Impaired calcium pump function does not slow relaxation in human skeletal muscle after prolonged exercise

Abstract

Booth, John, Michael J. McKenna, Patricia A. Ruell, Tom H. Gwinn, Glen M. Davis, Martin W. Thompson, Alison R. Harmer, Sandra K. Hunter, and John R. Sutton. Impaired calcium pump function does not slow relaxation in human skeletal muscle after prolonged exercise. J. Appl. Physiol. 83(2): 511–521, 1997.—This study examined the effects of prolonged exercise on human quadriceps muscle contractile function and homogenate sarcoplasmic reticulum Ca2+ uptake and Ca2+-adenosinetriphosphatase activity. Ten untrained men cycled at 75 ± 2% (SE) peak oxygen consumption until exhaustion. Biopsies were taken from the right vastus lateralis muscle at rest, exhaustion, and 20 and 60 min postexercise. Peak tension and half relaxation time of the left quadriceps muscle were measured during electrically evoked twitch and tetanic contractions and a maximal voluntary isometric contraction at rest, exhaustion, and 10, 20, and 60 min postexercise.
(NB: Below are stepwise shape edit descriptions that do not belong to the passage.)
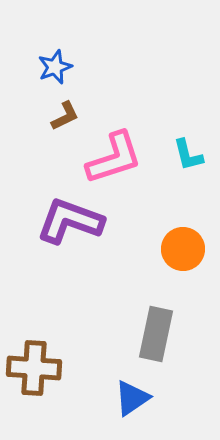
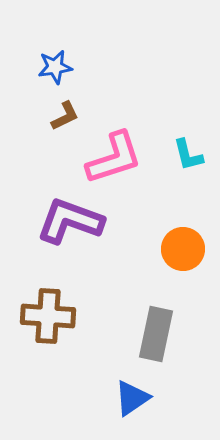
blue star: rotated 12 degrees clockwise
brown cross: moved 14 px right, 52 px up
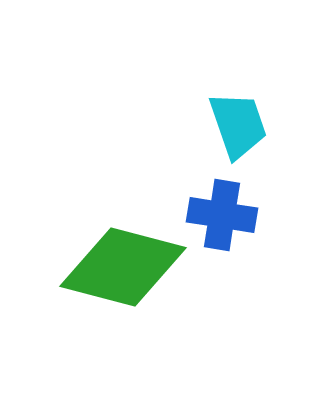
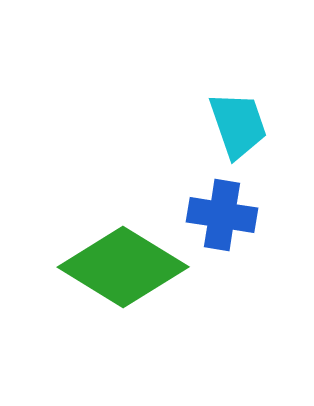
green diamond: rotated 17 degrees clockwise
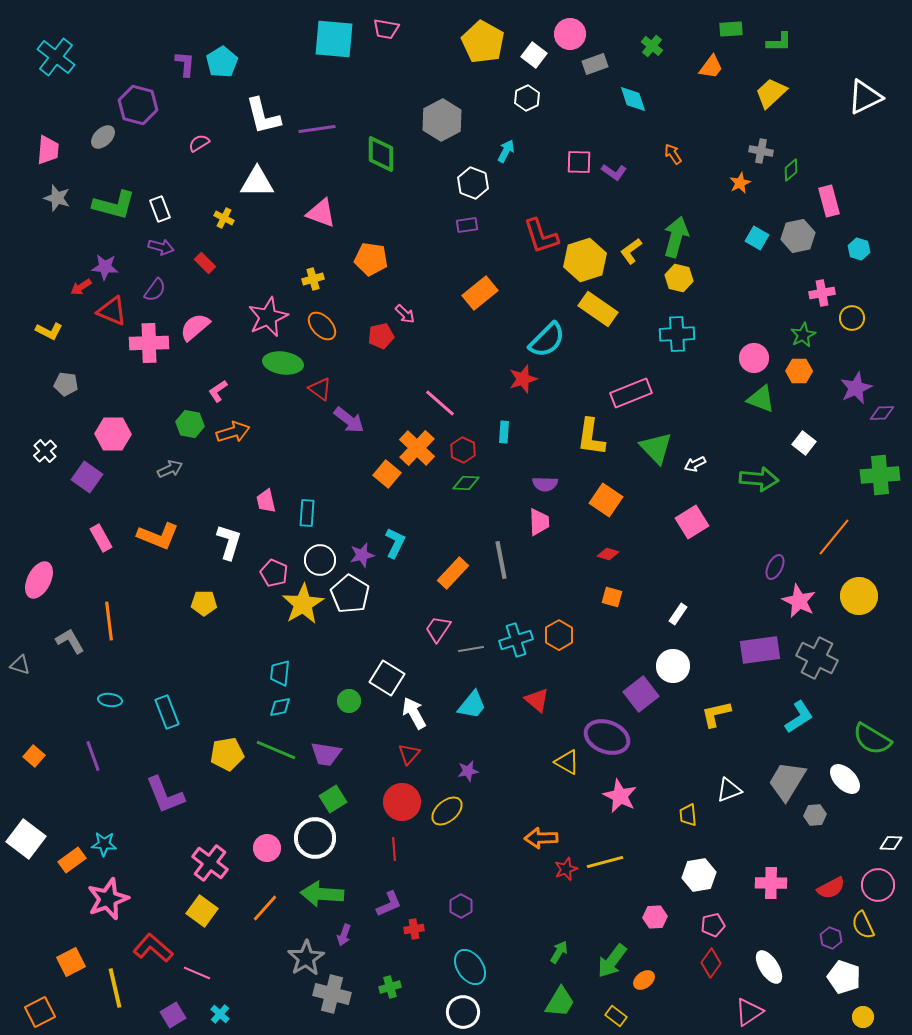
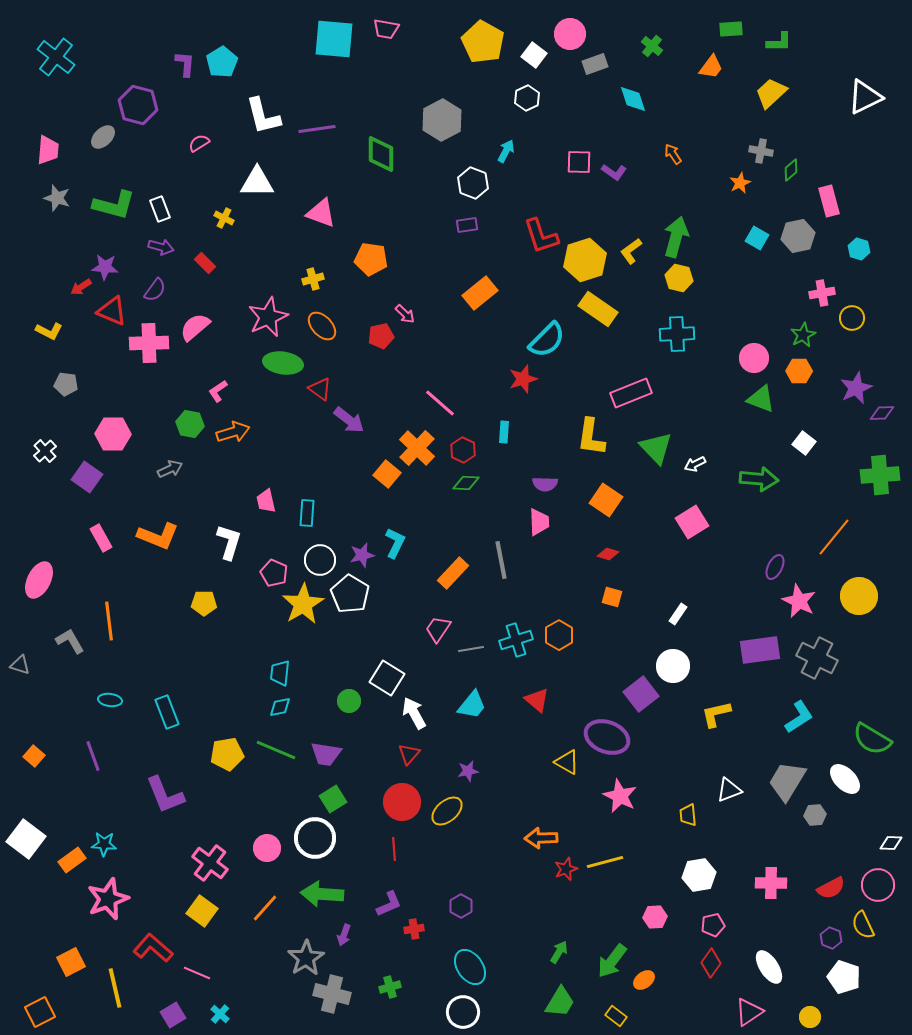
yellow circle at (863, 1017): moved 53 px left
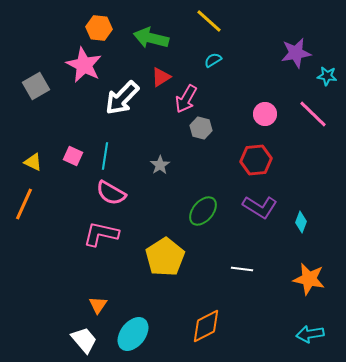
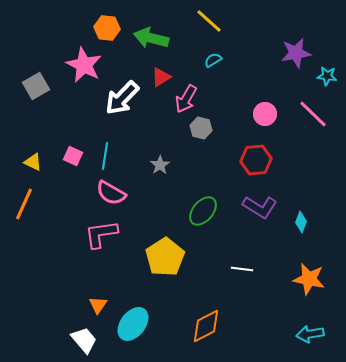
orange hexagon: moved 8 px right
pink L-shape: rotated 21 degrees counterclockwise
cyan ellipse: moved 10 px up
At exhaustion, homogenate Ca2+ uptake and Ca2+ adenosinetriphosphatase activity were reduced by 17 ± 4 and 21 ± 5%, respectively, and remained depressed after 60 min recovery ( P ≤ 0.01). Muscle ATP, creatine phosphate, and glycogen were all depressed at exhaustion ( P ≤ 0.01). Peak tension during a maximal voluntary contraction, a twitch, and a 10-Hz stimulation were reduced after exercise by 28 ± 3, 45 ± 6, 65 ± 5%, respectively ( P ≤ 0.01), but no slowing of half relaxation times were found. Thus fatigue induced by prolonged exercise reduced muscle Ca2+ uptake, but this did not cause a slower relaxation of evoked contractions.